To do: The word "said" may appear in lines of the data; say how many such lines there are, with nothing beyond the number.
====== Supplied entries
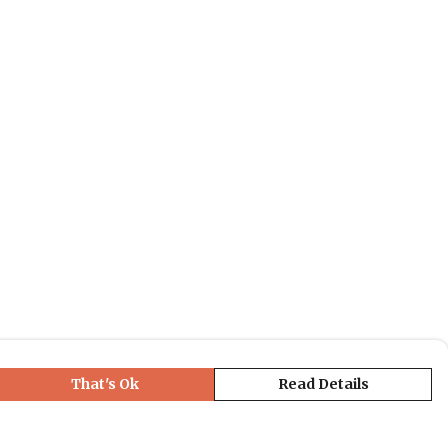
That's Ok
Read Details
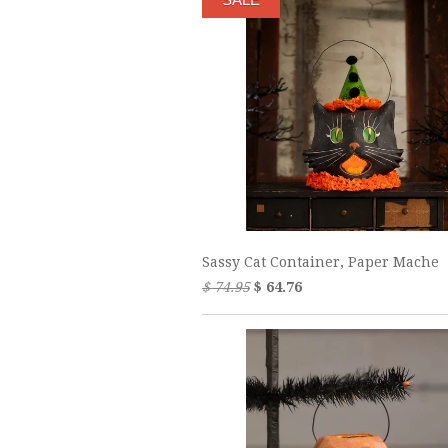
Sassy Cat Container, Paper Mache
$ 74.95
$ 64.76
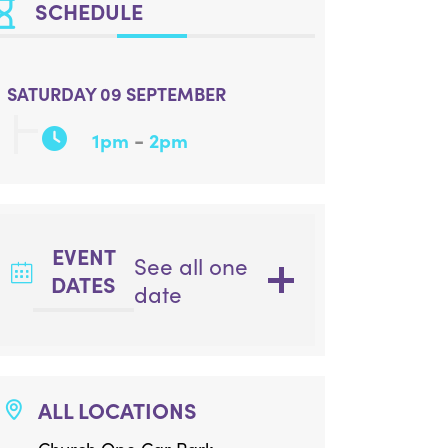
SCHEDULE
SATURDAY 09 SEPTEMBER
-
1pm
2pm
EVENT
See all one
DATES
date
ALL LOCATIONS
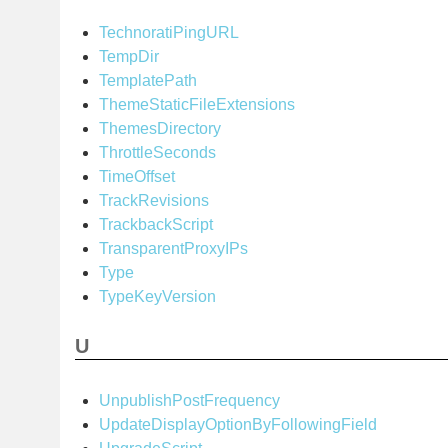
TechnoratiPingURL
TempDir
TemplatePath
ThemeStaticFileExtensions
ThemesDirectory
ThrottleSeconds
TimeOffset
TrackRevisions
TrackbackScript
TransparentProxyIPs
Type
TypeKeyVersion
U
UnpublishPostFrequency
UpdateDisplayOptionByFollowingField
============
====== Supplied entries
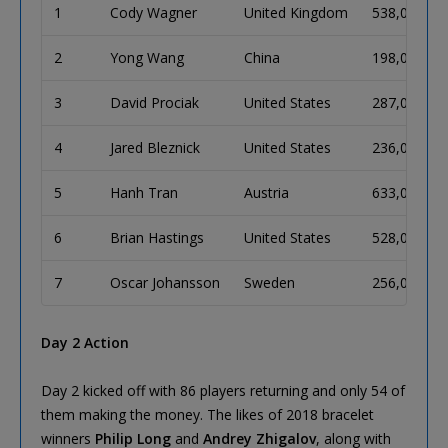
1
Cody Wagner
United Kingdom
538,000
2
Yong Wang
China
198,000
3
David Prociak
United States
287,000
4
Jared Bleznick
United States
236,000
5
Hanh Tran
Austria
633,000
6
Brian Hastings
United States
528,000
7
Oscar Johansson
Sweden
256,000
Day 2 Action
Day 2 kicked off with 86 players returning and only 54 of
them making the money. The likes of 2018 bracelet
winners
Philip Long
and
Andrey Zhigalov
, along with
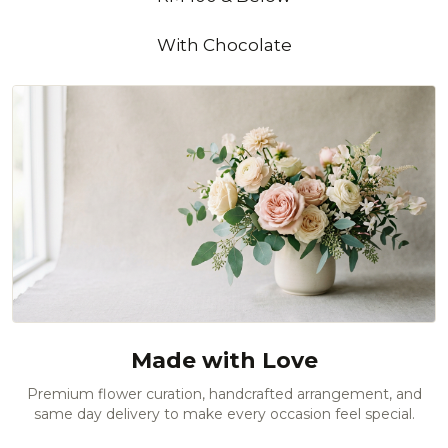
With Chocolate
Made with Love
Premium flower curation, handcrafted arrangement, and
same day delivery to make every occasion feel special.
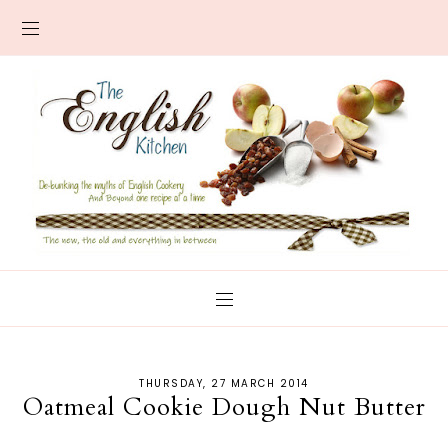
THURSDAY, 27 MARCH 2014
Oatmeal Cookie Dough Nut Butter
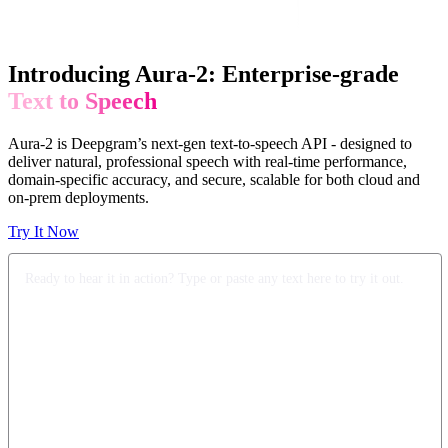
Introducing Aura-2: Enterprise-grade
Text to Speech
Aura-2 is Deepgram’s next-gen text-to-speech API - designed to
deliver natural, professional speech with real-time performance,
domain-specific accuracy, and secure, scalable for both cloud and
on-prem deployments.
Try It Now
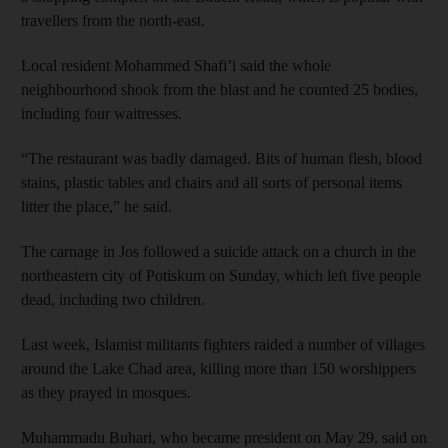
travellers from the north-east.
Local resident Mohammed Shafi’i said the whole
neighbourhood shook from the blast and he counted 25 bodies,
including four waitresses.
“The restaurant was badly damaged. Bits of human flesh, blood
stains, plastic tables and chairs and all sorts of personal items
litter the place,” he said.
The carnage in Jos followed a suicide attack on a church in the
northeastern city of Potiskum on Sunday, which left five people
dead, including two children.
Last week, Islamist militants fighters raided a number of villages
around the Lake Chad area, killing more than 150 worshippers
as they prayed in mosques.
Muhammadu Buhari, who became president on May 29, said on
============
Task output: 3